Tempat Pembuangan Akhir (TPA) Benowo - Surabaya
Namun dalam hal ini kita sebagai masyarakat harus dapat melihat secara utuh bagaimana dampak yang dihasilkan dari pembakaran tersebut, baik dari segi positif atau negatif yang kemudian diakumulasikan mengenai dampak secara kolektifnya untuk melihat kecenderungan dari PLTSa yakni sebagai solusi atau masalah baru.
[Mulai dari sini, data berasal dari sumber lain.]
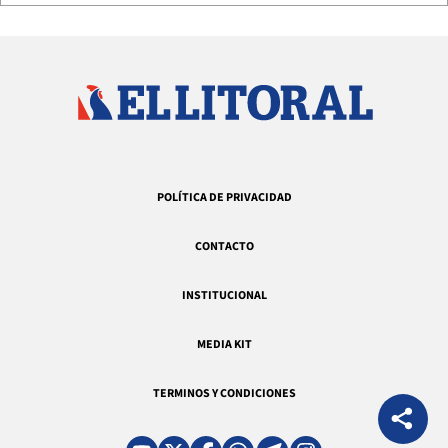
POLÍTICA DE PRIVACIDAD
CONTACTO
INSTITUCIONAL
MEDIA KIT
TERMINOS Y CONDICIONES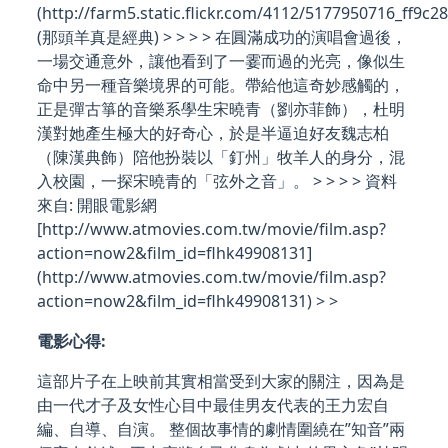
(http://farm5.static.flickr.com/4112/5177950716_ff9c2
(那頭羊真是經典) > > > > 在圓滿成功的演唱會過後，
一場交通意外，讓他看到了一霎而過的光亮，像似生
命中另一種音樂境界的可能。帶給他這奇妙感觸的，
正是彈古箏的音樂系學生宋曉青（劉亦菲飾），杜明
漢對她產生極大的好奇心，於是半逼迫好友魏志柏
（陳漢典飾）陪他扮裝以「釘州」牧羊人的身分，混
入校園，一探宋曉青的「弦外之音」。 > > > > 資料
來自: 開眼電影網
[http://www.atmovies.com.tw/movie/film.asp?
action=now2&film_id=flhk49908131]
(http://www.atmovies.com.tw/movie/film.asp?
action=now2&film_id=flhk49908131) > >
電影心得:
這部片子在上映前其實相當受到大家的關注，因為是
由一代才子及女性心目中最佳男友代表的王力宏自
編、自導、自演。 整個故事情的劇情圍繞在”知音”兩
Sampah merupakan masalah yang sering dihadapi oleh lingkungan perkotaan dan menjadi masalah global terkait pencemaran yang terjadi baik di darat atau lautan yang semakin mengkhawatirkan, terutama semakin banyaknya sampah akibat penggunaan kantong plastik untuk barang belanjaan yang semakin meningkat. Maka PLTSa dianggap menjadi solusi dikarenakan akan mengurangi sampah secara signifikan setiap harinya terutama sampah plastik, hal tersebut dikarenakan setidaknya PLTSa membutuhkan 1000 ton sampah sebagai bahan bakarnya. Contoh kasusnya adalah di Surabaya misalnya, dilansir dari mongabay.co.id tercatat bahwa setiap harinya terdapat kurang lebih sebanyak 1500 ton sampah di TPA (Tempat Pembuangan Akhir) Benowo. Sehingga dengan beroperasinya PLTSa ini kemungkinan setiap harinya TPA hanya akan menyisakan sampah sekitar 500 ton dan angka tersebut tentu berkurang setidaknya 2/3 dari total sampah yang menumpuk sebelumnya.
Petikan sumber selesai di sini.